Dear Cosmic Vacuum,
I write to you today not with anger, but with a profound sense of exasperation, bordering on what I can only describe as cosmic melancholia. For too long, you have been allowed to operate with unchecked impunity, a silent, vast, and undeniably effective force in the universe. While I acknowledge your fundamental role in, well, *being* space, I must call your attention to a recent, truly egregious act of over-performance: your role in the record-breaking distance between our brave Artemis 2 astronauts and their Tiangong counterparts.
Sir or Madam Vacuum, you have outdone yourself. To separate seven perfectly good humans by such a colossal, mind-boggling expanse – an expanse so grand it necessitated a new *record* – is nothing short of a declaration of war on human connection. What is your game, exactly? Are you reveling in the sheer, unadulterated emptiness you create? Do you cackle (silently, of course, given your lack of atmosphere) as you stretch the fabric of existence, pulling our intrepid spacefarers further and further into isolated cosmic specks?
This isn't just about an arbitrary number on a celestial ruler.
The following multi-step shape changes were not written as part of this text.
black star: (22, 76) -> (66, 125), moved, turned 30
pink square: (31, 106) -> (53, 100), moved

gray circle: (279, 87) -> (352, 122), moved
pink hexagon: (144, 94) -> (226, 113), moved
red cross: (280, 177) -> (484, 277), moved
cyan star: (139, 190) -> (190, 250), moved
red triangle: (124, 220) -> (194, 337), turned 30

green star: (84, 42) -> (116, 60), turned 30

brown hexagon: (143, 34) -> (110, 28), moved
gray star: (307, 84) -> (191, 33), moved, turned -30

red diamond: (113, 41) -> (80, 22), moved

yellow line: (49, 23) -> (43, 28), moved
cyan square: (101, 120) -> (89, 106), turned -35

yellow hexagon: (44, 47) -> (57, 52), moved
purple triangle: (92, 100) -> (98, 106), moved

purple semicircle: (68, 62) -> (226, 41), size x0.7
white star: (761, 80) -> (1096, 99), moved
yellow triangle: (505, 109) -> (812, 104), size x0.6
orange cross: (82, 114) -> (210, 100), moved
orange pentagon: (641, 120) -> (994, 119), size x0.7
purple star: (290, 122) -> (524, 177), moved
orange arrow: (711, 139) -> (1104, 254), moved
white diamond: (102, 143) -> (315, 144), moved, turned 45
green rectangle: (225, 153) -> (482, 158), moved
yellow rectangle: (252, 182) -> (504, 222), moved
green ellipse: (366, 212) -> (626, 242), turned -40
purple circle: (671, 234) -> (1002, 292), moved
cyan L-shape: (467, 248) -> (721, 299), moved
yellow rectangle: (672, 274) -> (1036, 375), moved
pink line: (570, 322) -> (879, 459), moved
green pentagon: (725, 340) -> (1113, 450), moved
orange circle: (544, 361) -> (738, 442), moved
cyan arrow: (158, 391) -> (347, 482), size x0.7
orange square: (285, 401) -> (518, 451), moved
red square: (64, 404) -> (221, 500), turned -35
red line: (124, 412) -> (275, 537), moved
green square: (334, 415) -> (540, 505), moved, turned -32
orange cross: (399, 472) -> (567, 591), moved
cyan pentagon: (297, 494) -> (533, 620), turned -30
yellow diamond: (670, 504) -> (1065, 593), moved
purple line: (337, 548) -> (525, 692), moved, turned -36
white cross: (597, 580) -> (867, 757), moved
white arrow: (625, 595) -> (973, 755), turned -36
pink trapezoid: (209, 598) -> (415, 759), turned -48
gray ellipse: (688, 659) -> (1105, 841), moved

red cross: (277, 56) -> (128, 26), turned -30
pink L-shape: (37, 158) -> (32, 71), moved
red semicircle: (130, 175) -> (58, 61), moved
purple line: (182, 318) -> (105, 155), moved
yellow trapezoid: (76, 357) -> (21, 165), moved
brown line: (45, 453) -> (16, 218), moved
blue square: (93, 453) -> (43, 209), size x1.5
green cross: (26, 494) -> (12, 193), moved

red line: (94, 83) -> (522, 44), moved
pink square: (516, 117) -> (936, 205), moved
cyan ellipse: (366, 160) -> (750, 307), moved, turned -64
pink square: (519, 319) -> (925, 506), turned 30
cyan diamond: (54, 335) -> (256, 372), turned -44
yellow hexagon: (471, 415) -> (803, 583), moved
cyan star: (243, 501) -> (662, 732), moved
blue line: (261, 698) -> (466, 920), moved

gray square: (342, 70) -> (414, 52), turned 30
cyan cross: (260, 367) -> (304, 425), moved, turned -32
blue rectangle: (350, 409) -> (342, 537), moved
This is about the very soul of humanity! How are we to foster intergalactic diplomacy, arrange spontaneous space station potlucks, or simply exchange a friendly wave across the interstellar gulf when you, the Cosmic Vacuum, insist on being so incredibly *large*? You’ve made it impossible for the Tiangong crew to simply pop over for a cup of Tang. Think of the logistical nightmares! Think of the loneliness! Do you not see the profound irony in sending humans into space to explore, only for you to immediately throw up an insurmountable wall of nothingness between them?
I’ve always suspected your motives were less about fundamental physics and more about a deep-seated desire to prevent humanity from ever truly uniting. Perhaps you have a secret grudge against high-fives. Perhaps you fear the collective power of seven humans sharing a universal joke. Whatever your silent, uncommunicative reasons, I implore you: dial it back. Just a little. Can't we negotiate a smaller universe? A slightly less empty void? Maybe just a *tad* less... vacuum?
Please, for the sake of future space explorers, for the potential of spontaneous, interstellar singalongs, and for my own increasingly fragile faith in cosmic togetherness, I beg you: reduce your expansive ambitions. Let’s make space a little less, well, *spacey*. Let the humans hug the universe, not be pushed to its lonely, distant edges by your relentless insistence on monumental emptiness. Consider this my formal request for a less isolating cosmos.